To be clear, Exxon Mobil is a much better business than US Steel. I’m not suggesting the two are similar (except that they are both commodity producers). My point is simply that predictability doesn’t necessarily lead to value creation. As Buffett rightly points out, being able to understand what a business will look like in 10 years is an important prerequisite for an investment, but being able to see what products and services a business will sell in 10 years doesn’t necessarily mean that there is a high level of predictability around the company’s earning power.

Apple’s Balance Sheet

Apple has a cash hoard of roughly $233 billion, and after subtracting all debt, Apple has a net cash position of $161 billion, or roughly $29 per share. Scott mentioned that Apple will need to use much of this to invest in research and development projects in order to continue producing innovative products.

Let’s take a look at Apple’s R&D spending the last five years:

  • 2011: $2.4 billion spent on R&D
  • 2012: $3.5 billion
  • 2013: $4.5 billion
  • 2014: $6.0 billion
  • 2015: $8.1 billion

To put these numbers in perspective, the R&D spending ranges between roughly 2.0% and 3.5% of Apple’s revenue. In the past 5 years, Apple has produced a combined $283.1 billion in operating cash flow (and this is after deducting the R&D expenses which run through the income statement). Apple’s total capital expenditures over that five year period were $47.3 billion—much of which would be categorized as “growth capex”. So even after deducting all capex, Apple has produced a combined $235.8 billion in cumulative free cash flow (FCF) over the past 5 years, or an average of roughly $47 billion FCF per year.

It’s hard to suggest—even assuming worse than expected sales declines—that Apple’s business model is going to require it to wind up using most of the cash hoard to finance capital investments and research projects when the operating business produces FCF that is 6 times larger than the R&D budget.

In other words, Apple could double or triple its R&D spending and still–even with worse than expected sales declines–add significant amounts of cash to its balance sheet.

Another way to look at the size of the cash is this: if Apple could somehow take its cash hoard and find a place to get 3% after-tax returns, it would produce $8 billion of interest from its cash, enough to finance the entire R&D budget from 2015 without even tapping principal. This doesn’t include the $40 billion or so of FCF that Apple will have this year to either pay out as dividends, buyback stock, or add to its growing pile of cash. I’m not suggesting Apple will or should invest in low-earning income securities, but this should help illustrate how much earning potential Apple has from its balance sheet to finance its spending.

Exxon’s Balance Sheet

On the other hand, let’s briefly glance at Exxon’s balance sheet. There is $4.8 billion of cash and roughly $43 billion of debt. Exxon has also produced a huge amount of cash flow over the past 5 years, and has historically produced a sizable amount of free cash flow as well. Over the past 5 years, the company has averaged $14.7 billion annually in FCF.

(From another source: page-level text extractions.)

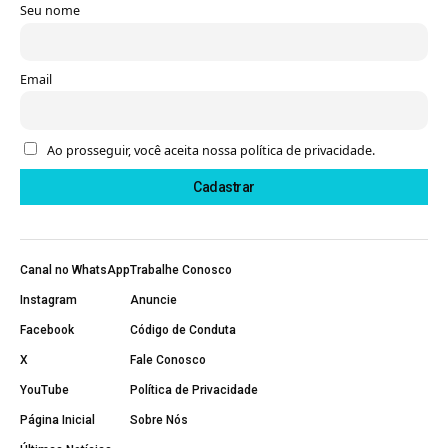
Seu nome
Email
Ao prosseguir, você aceita nossa política de privacidade.
Canal no WhatsApp
Trabalhe Conosco
Instagram
Anuncie
Facebook
Código de Conduta
X
Fale Conosco
YouTube
Política de Privacidade
Página Inicial
Sobre Nós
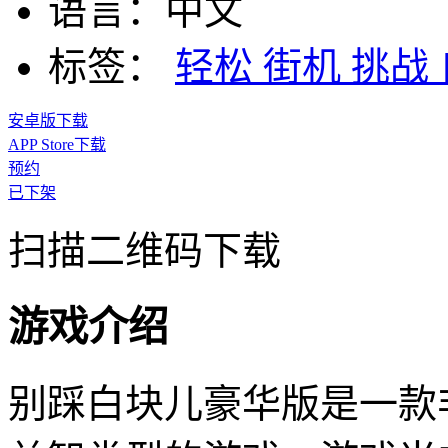
语言：
中文
标签：
轻松
街机
挑战
安卓版下载
APP Store下载
预约
已下架
扫描二维码下载
游戏介绍
别踩白块儿豪华版是一款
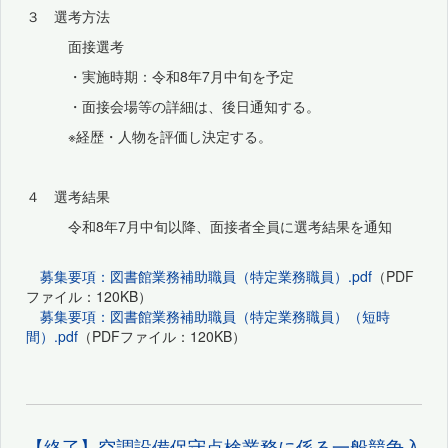
３ 選考方法
面接選考
・実施時期：令和8年7月中旬を予定
・面接会場等の詳細は、後日通知する。
※経歴・人物を評価し決定する。
４ 選考結果
令和8年7月中旬以降、面接者全員に選考結果を通知
募集要項：図書館業務補助職員（特定業務職員）.pdf
（PDF
ファイル：120KB）
募集要項：図書館業務補助職員（特定業務職員）（短時
間）.pdf
（PDFファイル：120KB）
【終了】空調設備保守点検業務に係る一般競争入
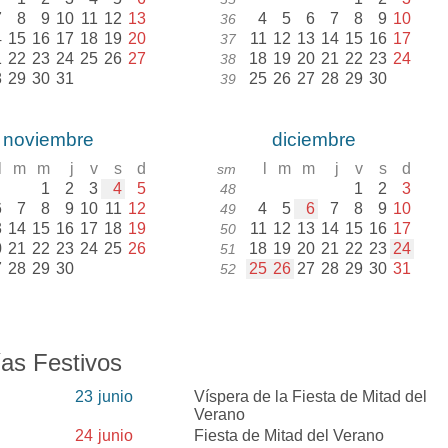
7
8
9
10
11
12
13
4
5
6
7
8
9
10
36
4
15
16
17
18
19
20
11
12
13
14
15
16
17
37
1
22
23
24
25
26
27
18
19
20
21
22
23
24
38
8
29
30
31
25
26
27
28
29
30
39
noviembre
diciembre
l
m
m
j
v
s
d
l
m
m
j
v
s
d
sm
1
2
3
4
5
1
2
3
48
6
7
8
9
10
11
12
4
5
6
7
8
9
10
49
3
14
15
16
17
18
19
11
12
13
14
15
16
17
50
0
21
22
23
24
25
26
18
19
20
21
22
23
24
51
7
28
29
30
25
26
27
28
29
30
31
52
as Festivos
23
junio
Víspera de la Fiesta de Mitad del
Verano
24
junio
Fiesta de Mitad del Verano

The problem is that over the past 5 years, Exxon has spent an average of $15.2 billion per year on stock buybacks and an additional $11.0 billion per year on dividends. So a business with around $15 billion of free cash flow is not producing enough cash to finance its $26 billion of average capital returns (buybacks and dividends). Obviously, buybacks can easily be cut as earnings decline, but in recent quarters, the free cash flow (the amount of money the business generates to pay for things like buybacks and dividends) is not enough to even support the dividend. This is largely the reason Exxon’s debt has gone from $15 billion to $42 billion over the past 5 years. In 2015, Exxon’s free cash flow was just $3.9 billion, which was significantly less than the $12.3 billion that Exxon spent just on the dividend.

Buybacks have dropped from $22 billion at the peak to just $4 billion last year, but if conditions in the energy industry continue, Exxon could be forced to either continuing taking on large amounts of incremental debt each year to finance the dividend, or cut the dividend down to a level that can be financed out of the company’s free cash flow.

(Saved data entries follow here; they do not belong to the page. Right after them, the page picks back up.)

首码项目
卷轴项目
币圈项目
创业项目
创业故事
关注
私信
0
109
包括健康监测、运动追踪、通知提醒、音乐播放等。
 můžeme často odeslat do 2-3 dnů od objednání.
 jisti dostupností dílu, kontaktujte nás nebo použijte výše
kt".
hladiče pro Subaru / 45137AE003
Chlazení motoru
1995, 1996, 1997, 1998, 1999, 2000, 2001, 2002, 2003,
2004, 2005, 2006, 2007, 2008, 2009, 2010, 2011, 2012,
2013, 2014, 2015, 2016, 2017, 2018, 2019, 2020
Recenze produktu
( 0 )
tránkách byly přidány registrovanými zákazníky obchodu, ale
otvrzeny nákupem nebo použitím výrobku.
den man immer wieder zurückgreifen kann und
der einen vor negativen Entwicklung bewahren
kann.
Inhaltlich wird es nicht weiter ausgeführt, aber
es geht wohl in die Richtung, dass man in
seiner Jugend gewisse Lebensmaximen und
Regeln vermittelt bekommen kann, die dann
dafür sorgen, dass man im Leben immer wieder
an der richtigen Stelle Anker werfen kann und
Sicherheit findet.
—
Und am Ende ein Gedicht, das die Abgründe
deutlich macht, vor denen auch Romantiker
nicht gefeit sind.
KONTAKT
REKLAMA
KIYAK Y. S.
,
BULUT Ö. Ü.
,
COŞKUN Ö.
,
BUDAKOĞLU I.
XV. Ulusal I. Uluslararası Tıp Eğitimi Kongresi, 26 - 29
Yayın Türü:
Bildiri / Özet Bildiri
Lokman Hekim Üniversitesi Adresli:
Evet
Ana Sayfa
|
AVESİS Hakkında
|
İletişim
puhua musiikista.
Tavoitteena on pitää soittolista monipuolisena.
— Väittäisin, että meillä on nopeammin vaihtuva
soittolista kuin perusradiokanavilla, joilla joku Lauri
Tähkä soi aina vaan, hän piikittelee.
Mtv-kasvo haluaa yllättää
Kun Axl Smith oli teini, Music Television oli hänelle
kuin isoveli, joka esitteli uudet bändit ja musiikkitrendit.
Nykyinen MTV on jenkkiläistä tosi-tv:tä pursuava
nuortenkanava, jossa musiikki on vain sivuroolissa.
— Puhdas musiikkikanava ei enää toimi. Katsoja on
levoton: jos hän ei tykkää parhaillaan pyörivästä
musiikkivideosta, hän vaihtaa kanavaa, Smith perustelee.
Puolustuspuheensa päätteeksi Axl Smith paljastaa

I am not making a prediction or casting judgment on the future of Exxon’s business (or its dividend), but I certainly view it in a much more precarious situation than Apple (which will most likely do somewhere between $40 billion and $50 billion of free cash flow this year—plenty to pay for its $13 billion dividend payment and still have much left over to buy back shares or add to its massive cash position).

To Sum It Up

The two businesses are like comparing apples (no pun intended) and oranges, but the articles Scott wrote got me thinking about the two last week. 

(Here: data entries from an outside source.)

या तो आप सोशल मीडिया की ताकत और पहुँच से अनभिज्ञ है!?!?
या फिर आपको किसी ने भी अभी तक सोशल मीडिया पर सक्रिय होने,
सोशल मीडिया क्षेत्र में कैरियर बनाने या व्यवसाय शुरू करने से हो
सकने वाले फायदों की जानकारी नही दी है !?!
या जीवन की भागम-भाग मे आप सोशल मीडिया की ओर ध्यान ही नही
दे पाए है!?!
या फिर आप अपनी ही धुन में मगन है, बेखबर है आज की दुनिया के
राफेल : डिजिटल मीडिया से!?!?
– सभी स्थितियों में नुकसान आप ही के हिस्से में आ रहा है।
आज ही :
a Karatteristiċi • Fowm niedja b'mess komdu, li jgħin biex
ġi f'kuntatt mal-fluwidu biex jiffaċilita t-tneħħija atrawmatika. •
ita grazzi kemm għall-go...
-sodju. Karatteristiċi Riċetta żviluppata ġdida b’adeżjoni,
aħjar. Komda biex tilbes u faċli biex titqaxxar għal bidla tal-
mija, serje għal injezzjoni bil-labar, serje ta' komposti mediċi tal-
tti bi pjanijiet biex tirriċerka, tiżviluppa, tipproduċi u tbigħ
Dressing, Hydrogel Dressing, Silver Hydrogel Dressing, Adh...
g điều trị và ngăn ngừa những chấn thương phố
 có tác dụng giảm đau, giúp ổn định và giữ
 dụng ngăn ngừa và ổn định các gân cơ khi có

I recommend his book, which is a good read regardless of whether you short stocks or not. Thinking like a short seller is a very important skill to develop for any investor, as it helps you poke holes in your own potential investment ideas with a more discerning eye.

As far as this comparison between Exxon and Apple, it is more of just a random thought experiment without much relevance (since the two are unrelated businesses). But still it was interesting to consider the respective futures of the two since they are two of the largest companies in the market. In the near future, I’ll probably put up a post on why I like Apple as a business and an investment, which might be contrarian in the value community given the current view that the company is just another consumer electronics business. I currently own shares of Apple.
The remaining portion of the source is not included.